He told me, drunk, that it was plain this baby (me) was an accident and completely unwanted (though if I’d been a boy I might have squeaked through). So he told my Mum, “Don’t worry, this one will be smarter than all the other three put together. He’ll be a genius and play the violin like Paganini.” Another time he told me “well, when you’ve lost one baby” (my eldest sister, a crib death) “maybe you have to take on another one.” Something to plug the hole.

It seems to me I was dumped down the chute into a world of impossible expectations. I’ve been trying to buy my way in ever since. Are these men, these men whose sweetness is always tinged with sadism, supposed to be my way in, my key? Why has nothing I’ve ever done been good enough? Why does it magically turn into a slag heap the moment I’ve accomplished it?

And what’s the matter with you, anyway – aren’t you grateful for your life, for all these opportunities to connect with illustrious men?  With nasty infantile musicians, with bitter reclusive faggots? What ARE you, a parasite? You hate parasites, don’t you? What would happen to you if you stopped the ridiculous puppy-frisking and walked away from it all? Would you really be left with nothing?

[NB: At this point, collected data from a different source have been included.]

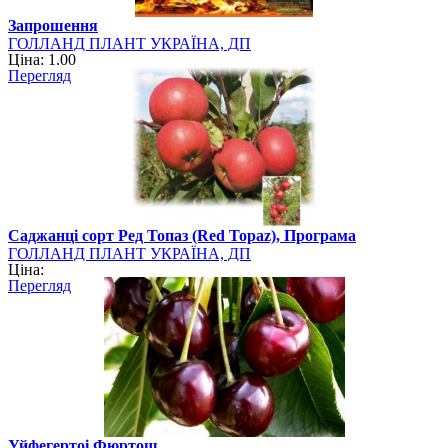
Запрошення
ГОЛЛАНД ПЛАНТ УКРАЇНА, ДП
Ціна: 1.00
Перегляд
Саджанці сорт Ред Топаз (Red Topaz), Програма
ГОЛЛАНД ПЛАНТ УКРАЇНА, ДП
Ціна:
Перегляд
Уйфегертоі Фюртош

(Blogger's note. Whew. I don't know what happens to me sometimes. I'm not saying there's no truth in this. What happens in fiction is fractal, or should I say fractured, kaleidoscopic pieces scrambled around and reconnected by imagination. If this were the whole truth about my life, I doubt if I'd be around any more. But there are certain issues. They go around and around. I don't know about other people because they don't talk about it. I suspect there are more hidden sinkholes and sore spots than people care to admit.

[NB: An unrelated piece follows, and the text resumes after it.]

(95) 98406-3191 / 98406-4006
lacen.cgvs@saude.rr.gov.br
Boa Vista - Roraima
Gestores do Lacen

I found it interesting that I was so viciously attacked for my post on van Dyke, who comes the closest to a "real" person in this story (the others are more like composites). I think it happened because there was an uncomfortable amount of truth in what I was saying. This guy sent me Christmas cards for ten years, for God's sake! What caused him to turn on me so savagely?  I've never quite gotten used to being one of these people who gets attacked. The internet is a veritable playground for predators and sadists, because everyone is wearing the same blank mask.

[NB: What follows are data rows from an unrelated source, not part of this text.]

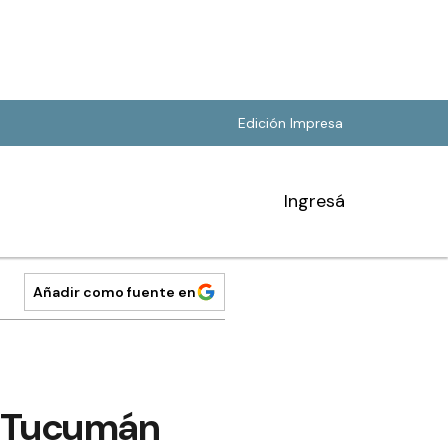
Edición Impresa
Ingresá
Añadir como fuente en
e Tucumán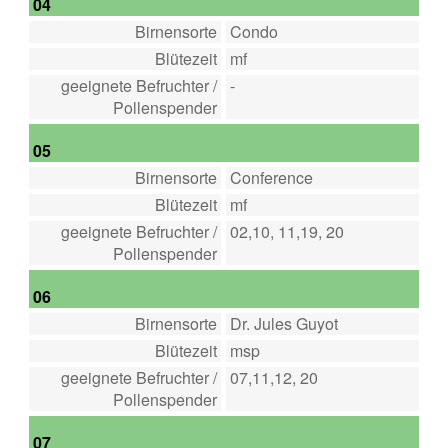
04
Birnensorte
Condo
Blütezeit
mf
geeignete Befruchter /
-
Pollenspender
05
Birnensorte
Conference
Blütezeit
mf
geeignete Befruchter /
02,10, 11,19, 20
Pollenspender
06
Birnensorte
Dr. Jules Guyot
Blütezeit
msp
geeignete Befruchter /
07,11,12, 20
Pollenspender
07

I'm not much of a dog person - I find them uncomfortably loyal and prefer the idiosyncratic aloofness of cats. (More than two cats, however, is an affliction.) Right now I have a bird. What does that say about me, I wonder?

My original title for this story was either Bird Dog or She's a Bird Dog, but I didn't think people would remember that song (which I've always liked: "hey bird dog get away from my quail,/Hey bird dog, you're on the wrong trail". I think Hound Dog has stuck in people's memory because of Elvis, who was also too doggish for my tastes.) (P. S. I changed it again because I seem to have lost my entire readership. Should I dumb these down, I wonder, or put "tits" in every  title?)